Chapter 3

"Bath escape?" asked Sunny, meaning "What does avoiding being washed have to do with anything?"

"A bathyscaphe is a self-propelled vessel for underwater exploration," said Klaus, remembering this from a book on oceanography.

"That's right," said Dewey. "It's a bit like a submarine except you have to dump out lead pellets in order to ascend from a dive. I use it for repairs on the underwater catalog. Kit designed it for me."

"Can we get it out to sea without being spotted?" Klaus asked.

"Yes, there's a secret tunnel under the hotel from the pond to the sea," Dewey said.

Just then, another telegram came in. Dewey took it. "This one is a Verse Fluctuation Declaration," he said.

"My Last Albatross, by Q. Browning

...I gave orders;
Then all smiles stopped together. There she stands
As if alive. Will 't please you rise? We'll greet
The company below, then...
Though his fair daughter's person, as I avowed
In starting, is my object. Nay, we'll go
Together down, Sir! Notice Pluto, though,
Taming a race-horse, thought a rarity,
Which Claus of Innsbruck cast in bronze for me."

"Do you know the original verse?" Klaus asked. "I can read the first two words because I read an example in a book recently. Duchess R."

"Very good," said Dewey. "It reads, 'Duchess R. commands: meet self at Neptune Sea'. This will work out well; it's on our way. Besides, she's highly skilled at diving and seafaring missions."

Dewey led the way from the telegraph room to the "top" room of the hotel. "The Kit is docked in what would be the swimming pool of the sunbathing salon," he said. "There's an airlock that will let us into it."

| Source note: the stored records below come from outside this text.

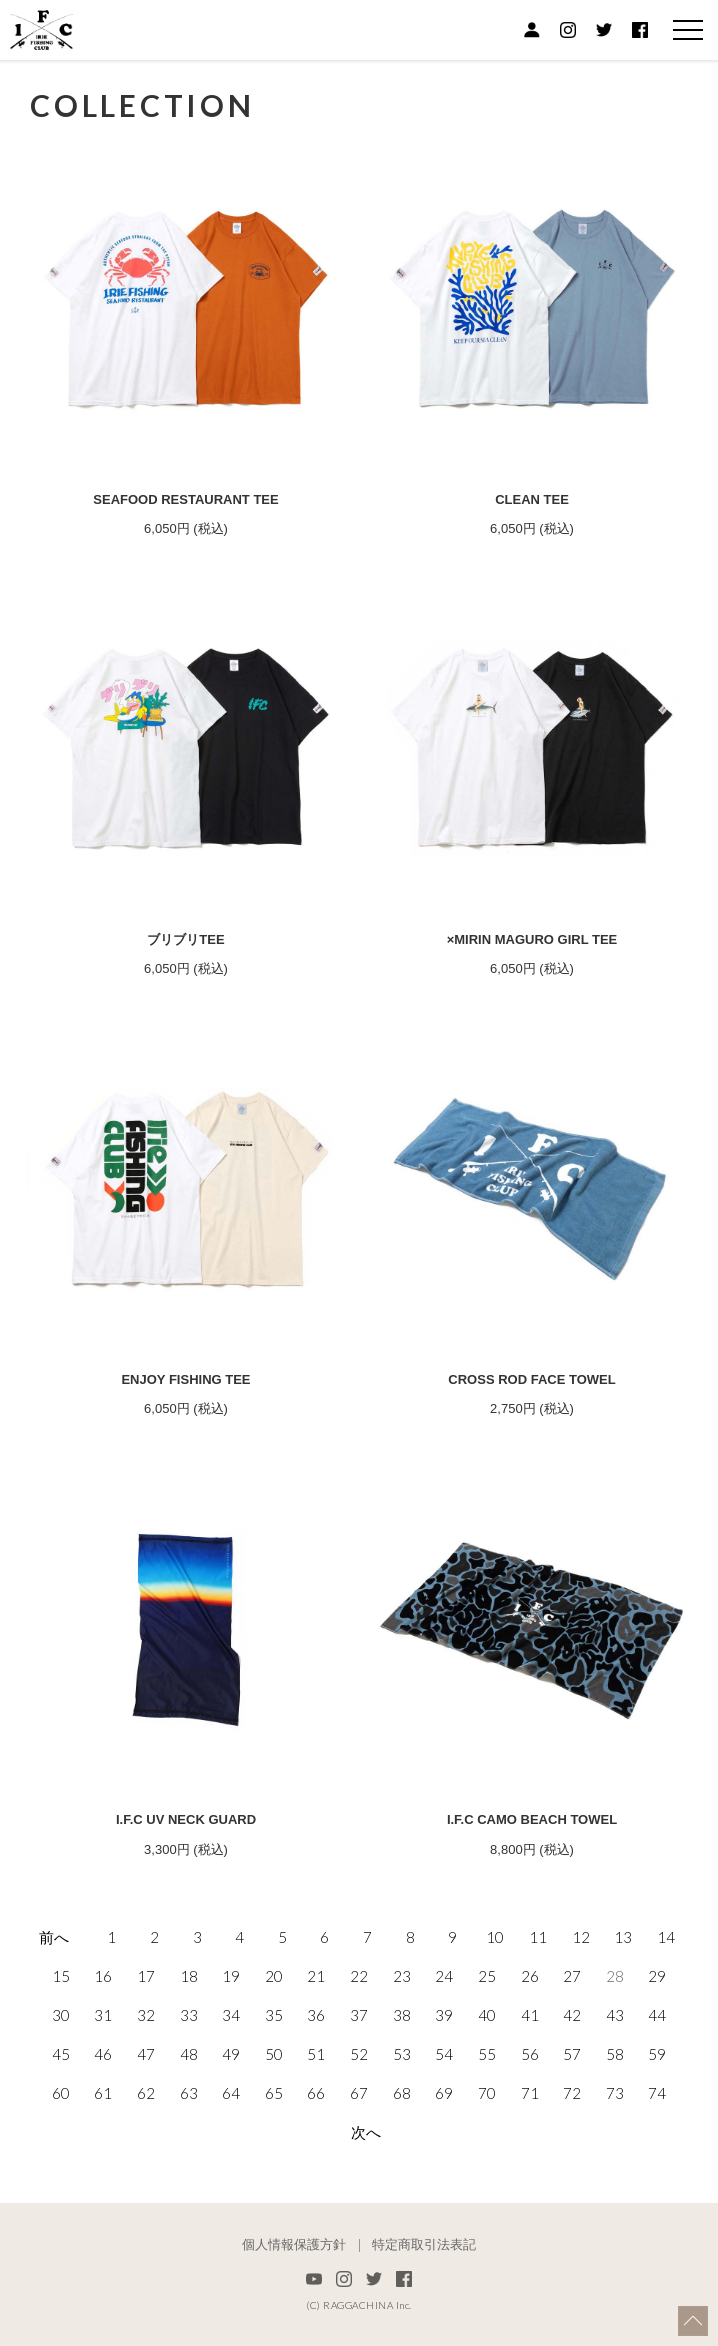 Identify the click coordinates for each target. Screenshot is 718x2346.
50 (274, 2054)
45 (61, 2054)
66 (316, 2093)
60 (61, 2093)
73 (615, 2093)
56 (530, 2054)
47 (146, 2054)
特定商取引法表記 (424, 2245)
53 (402, 2054)
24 (444, 1976)
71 (530, 2093)
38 (402, 2015)
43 (615, 2015)
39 (444, 2015)
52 (359, 2054)
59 (657, 2054)
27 (572, 1976)
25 (487, 1976)
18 (189, 1976)
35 (274, 2015)
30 (61, 2015)
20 (274, 1976)
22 (359, 1976)
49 (231, 2054)
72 (572, 2093)
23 (402, 1976)
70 (487, 2093)
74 (657, 2093)
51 (316, 2054)
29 (657, 1976)
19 (231, 1976)
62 (146, 2093)
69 (444, 2093)
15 (61, 1976)
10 (495, 1937)
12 (581, 1937)
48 (189, 2054)
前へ (54, 1937)
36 (316, 2015)
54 (444, 2054)
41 (530, 2015)
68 (402, 2093)
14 (666, 1937)
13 (623, 1937)
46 (103, 2054)
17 (146, 1976)
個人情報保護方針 (294, 2245)
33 (189, 2015)
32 (146, 2015)
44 (657, 2015)
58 (615, 2054)
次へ (366, 2132)
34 (231, 2015)
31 (103, 2015)
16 (103, 1976)
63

On the way they picked up some provisions: bread, swiss cheese, and bottled water. "Sunny, would you make sandwiches for us? I know you've had nothing to eat since that brunch yesterday."

"Monte Cristo," said Sunny, which meant "I'd like to make you fancy battered sandwiches, but I realize you might not have all the ingredients and equipment."

"The submarine doesn't have much in the way of cooking facilities, though there is a small hot-plate," said Dewey.

"Toastedcheese," suggested Sunny. She started making toasted cheese sandwiches as soon as they boarded.

As they set out to sea, Klaus asked, "There's something Count Olaf said to us last night, Dewey, that I meant to ask you about, but the terrible thing that happened after that drove it from my mind."

Sunny nodded. "Mama and Papa. Poison darts."

Dewey blushed, as he had when Olaf had mentioned the subject.

"It really doesn't matter, now that Olaf is dead, does it?" Dewey asked. "We should let sleeping dogs lie."

"Let sleeping dogs lie" is a phrase which here means, "Don't stir up trouble by inquiring into a matter that is best forgotten," but in my experience it depends on what the dogs are lying in front of whether one must disturb them or not. I once had to disturb a dog that was lying on a trapdoor to an important dungeon. In this case, the "dogs" were lying in the way to Klaus' and Sunny's peace of mind.

"Please, we have to know about our parents," said Klaus.

"The fact is, your parents murdered Olaf's parents and stole their fortune from him," said Dewey. "It was in a good cause of course, and they've used the money it to support V.F.D. research as well as supporting you children. But I've always felt a bit embarrassed by it."

Klaus and Sunny turned white.

"A bit embarrassed?" Klaus gasped. "That's all you feel about our parents being murderers?"

"Kit helped?" Sunny asked, thinking of how Kit had told them of bringing them poison darts at the theater.

"She did, but that was for my sake," said Dewey. "She was quite young at the time and already a good friend of mine. She was helping me to revenge the death of my parents on Olaf."

The two Baudelaires fell silent. All their assumptions about the nobility of their parents and the nobility of the V.F.D. were shaken. They wished they had let sleeping dogs lie, but they wished more than anything that Violet were with them to help them face these new "dogs," the worries that hounded them.